Another thing I noticed is that once it starts waiting in this block, Ctrl+C
doesn't seem to terminate the backend?
pg_recvlogical -d postgres -p 5432 --slot regression_slot --start -f -
..
^Cpg_recvlogical: error: unexpected termination of replication stream:
The logical backend connection is still present:
ps aux | grep 51263
hsuchen 51263 80.7 0.0 320180 14304 ? Rs 01:11 3:04 postgres:
walsender hsuchen [local] START_REPLICATION
pstack 51263
#0 0x00007ffee99e79a5 in clock_gettime ()
#1 0x00007f8705e88246 in clock_gettime () from /lib64/libc.so.6
#2 0x000000000075f141 in WaitEventSetWait ()

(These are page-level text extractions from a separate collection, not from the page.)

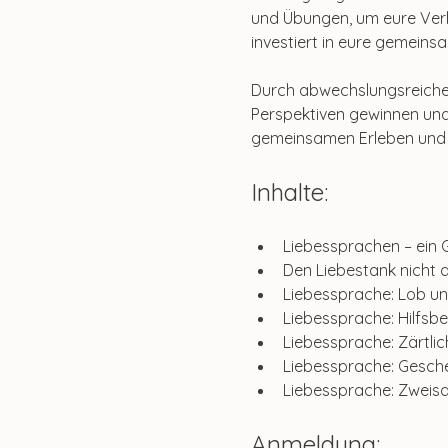
und Übungen, um eure Verbi
investiert in eure gemeins
Durch abwechslungsreiche 
Perspektiven gewinnen und
gemeinsamen Erleben und 
Inhalte:
Liebessprachen – ein
Den Liebestank nicht 
Liebessprache: Lob u
Liebessprache: Hilfsbe
Liebessprache: Zärtlic
Liebessprache: Gesch
Liebessprache: Zweis
Anmeldung: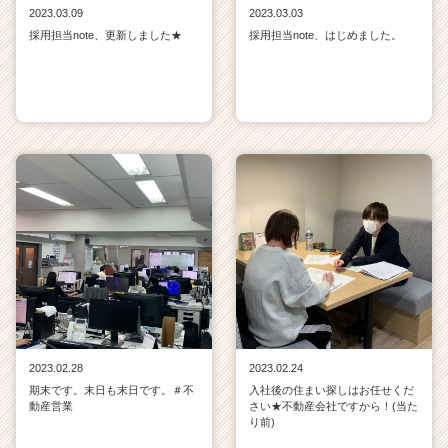
2023.03.09
2023.03.03
採用担当note、更新しました★
採用担当note、はじめました。
2023.02.28
2023.02.24
期末です。末日も末日です。＃不
入社後の住まい探しはお任せくだ
動産営業
さい★不動産会社ですから！(当た
り前)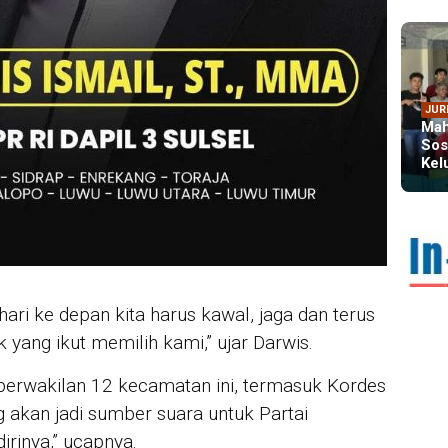
JUR
Mah
Sos
Kel
IN 
Dir
Kem
Dim
hari ke depan kita harus kawal, jaga dan terus
yang ikut memilih kami,” ujar Darwis.
perwakilan 12 kecamatan ini, termasuk Kordes
g akan jadi sumber suara untuk Partai
rinya,” ucapnya.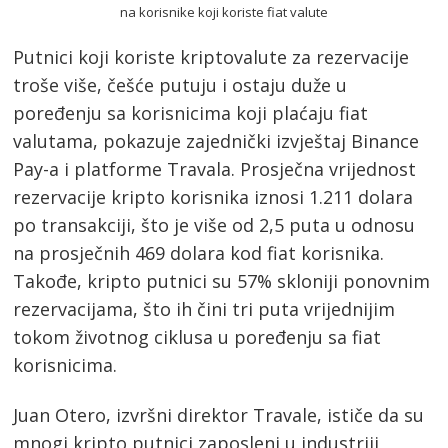
Putnici koji koriste kriptovalute za rezervacije
troše više, češće putuju i ostaju duže u
poređenju sa korisnicima koji plaćaju fiat
valutama, pokazuje zajednički izvještaj Binance
Pay-a i platforme Travala. Prosječna vrijednost
rezervacije kripto korisnika iznosi 1.211 dolara
po transakciji, što je više od 2,5 puta u odnosu
na prosječnih 469 dolara kod fiat korisnika.
Takođe, kripto putnici su 57% skloniji ponovnim
rezervacijama, što ih čini tri puta vrijednijim
tokom životnog ciklusa u poređenju sa fiat
korisnicima.
Juan Otero, izvršni direktor Travale, ističe da su
mnogi kripto putnici zaposleni u industriji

#3 0x000000000075f565 in WaitLatch ()
#4 0x0000000000720aea in ReorderBufferProcessTXN ()
#5 0x00000000007142a6 in DecodeXactOp ()
#6 0x000000000071460f in LogicalDecodingProcessRecord ()

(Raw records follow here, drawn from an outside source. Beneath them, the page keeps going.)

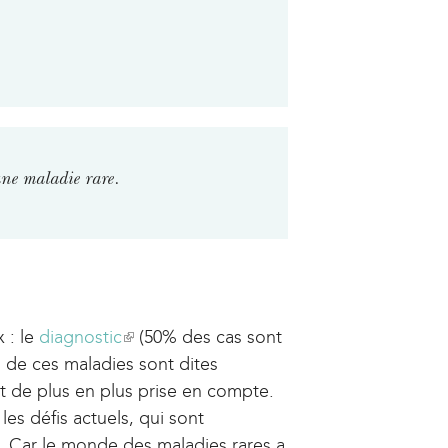
n
i
k
k
s
i
i
e
s
s
x
e
e
t
x
x
e
t
t
r
e
une maladie rare.
e
n
r
r
a
n
n
l
a
a
)
l
l
)
 : le
diagnostic
(
(50% des cas sont
)
% de ces maladies sont dites
l
est de plus en plus prise en compte.
i
les défis actuels, qui sont
n
es. Car le monde des maladies rares a
k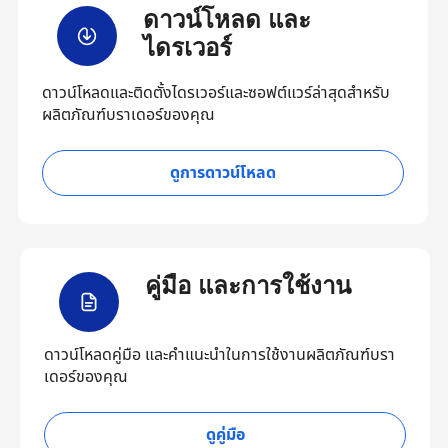
ดาวน์โหลด และ
ไดรเวอร์
ดาวน์โหลดและติดตั้งไดรเวอร์และซอฟต์แวร์ล่าสุดสำหรับ
ผลิตภัณฑ์บราเดอร์ของคุณ
ดูการดาวน์โหลด
คู่มือ และการใช้งาน
ดาวน์โหลดคู่มือ และคำแนะนำในการใช้งานผลิตภัณฑ์บรา
เดอร์ของคุณ
ดูคู่มือ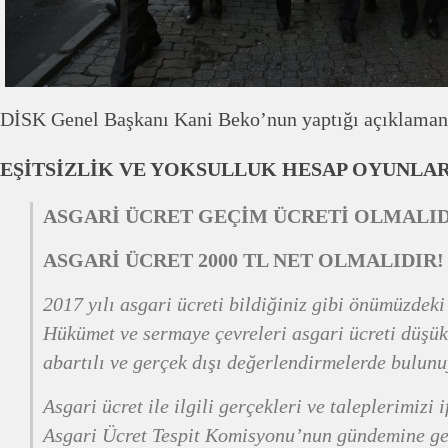
DİSK Genel Başkanı Kani Beko’nun yaptığı açıklamanı
EŞİTSİZLİK VE YOKSULLUK HESAP OYUNLA
ASGARİ ÜCRET GEÇİM ÜCRETİ OLMALID
ASGARİ ÜCRET 2000 TL NET OLMALIDIR!
2017 yılı asgari ücreti bildiğiniz gibi önümüzdeki
Hükümet ve sermaye çevreleri asgari ücreti düşük 
abartılı ve gerçek dışı değerlendirmelerde bulunu
Asgari ücret ile ilgili gerçekleri ve taleplerimizi
Asgari Ücret Tespit Komisyonu’nun gündemine ge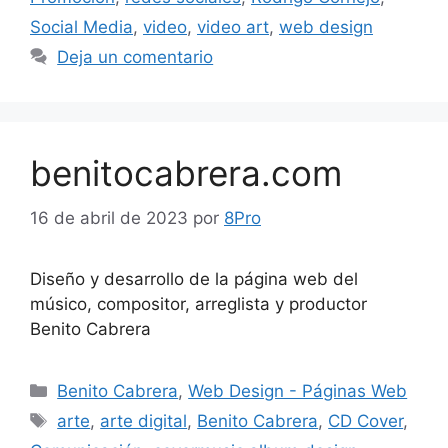
Social Media
,
video
,
video art
,
web design
Deja un comentario
benitocabrera.com
16 de abril de 2023
por
8Pro
Diseño y desarrollo de la página web del
músico, compositor, arreglista y productor
Benito Cabrera
Benito Cabrera
,
Web Design - Páginas Web
arte
,
arte digital
,
Benito Cabrera
,
CD Cover
,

It can be terminated with a pg_terminate_backend though.
If we have a physical slot with name foo on the standby, and then a logical
slot is created on the writer with the same slot_name it does error out on the
replica although it prevents other slots from being synchronized which is
probably fine.
2021-12-16 02:10:29.709 UTC [73788] LOG: replication slot synchronization
worker for database "postgres" has started
2021-12-16 02:10:29.713 UTC [73788] ERROR: cannot use physical replication
slot for logical decoding
2021-12-16 02:10:29.714 UTC [73037] DEBUG: unregistering background worker
"replication slot synchronization worker"
On 12/14/21, 2:26 PM, "Peter Eisentraut" <[email protected]>
wrote:
CAUTION: This email originated from outside of the organization. Do not
click links or open attachments unless you can confirm the sender and know the
content is safe.
On 28.11.21 07:52, Bharath Rupireddy wrote:
> 1) Instead of a new LIST_SLOT command, can't we use
> READ_REPLICATION_SLOT (slight modifications needs to be done to make
> it support logical replication slots and to get more information from
> the subscriber).
I looked at that but didn't see an obvious way to consolidate them.

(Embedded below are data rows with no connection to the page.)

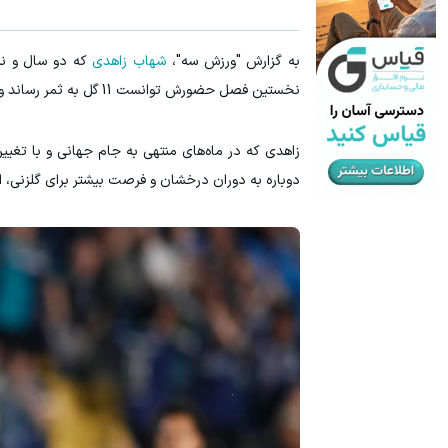
یخچال ویترینی 9 فوت ایستکول (جدید)
۱ میلیون تومان تخفیف محصولات لاغری؛ یک قدم نزدیک‌تر به شروع کاهش وزن
به گزارش "ورزش سه"،
شهاب زاهدی
که دو سال و نیم
کلیک کن!
نخستین فصل حضورش توانست 11 گل به ثمر رساند و بهترین گلزن باشگاهش شود، اکنون تصمیم به قطع همکاری گرفت و قراردادش را فسخ کرد.
زاهدی که در ماه‌های منتهی به جام جهانی و با تغییر
دوباره به دوران درخشان و فرصت بیشتر برای گلزنی، ا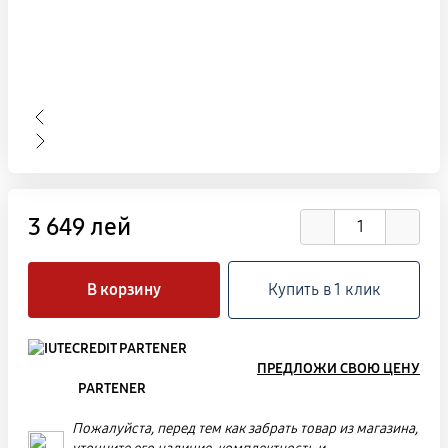
3 649 лей
В корзину
Купить в 1 клик
ПРЕДЛОЖИ СВОЮ ЦЕНУ
PARTENER
Пожалуйста, перед тем как забрать товар из магазина,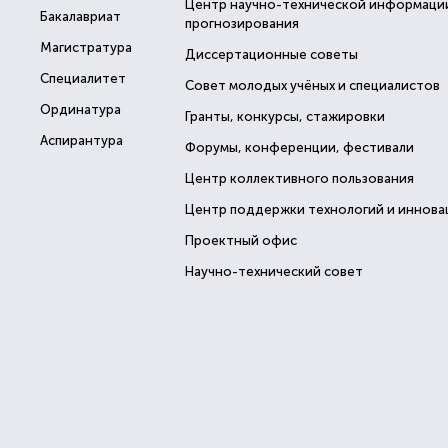
Центр научно-технической информаци
Бакалавриат
прогнозирования
Магистратура
Диссертационные советы
Специалитет
Совет молодых учёных и специалистов
Ординатура
Гранты, конкурсы, стажировки
Аспирантура
Форумы, конференции, фестивали
Центр коллективного пользования
Центр поддержки технологий и иннова
Проектный офис
Научно-технический совет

This is something we could look at again later.
> 2) How frequently the new bg worker is going to sync the slot info?
> How can it ensure that the latest information exists say when the
> subscriber is down/crashed before it picks up the latest slot
> information?
The interval is currently hardcoded, but could be a configuration
setting. In the v2 patch, there is a new setting that orders physical
replication before logical so that the logical subscribers cannot get
ahead of the physical standby.
> 3) Instead of the subscriber pulling the slot info, why can't the
> publisher (via the walsender or a new bg worker maybe?) push the
> latest slot info? I'm not sure we want to add more functionality to
> the walsender, if yes, isn't it going to be much simpler?
This sounds like the failover slot feature, which was rejected.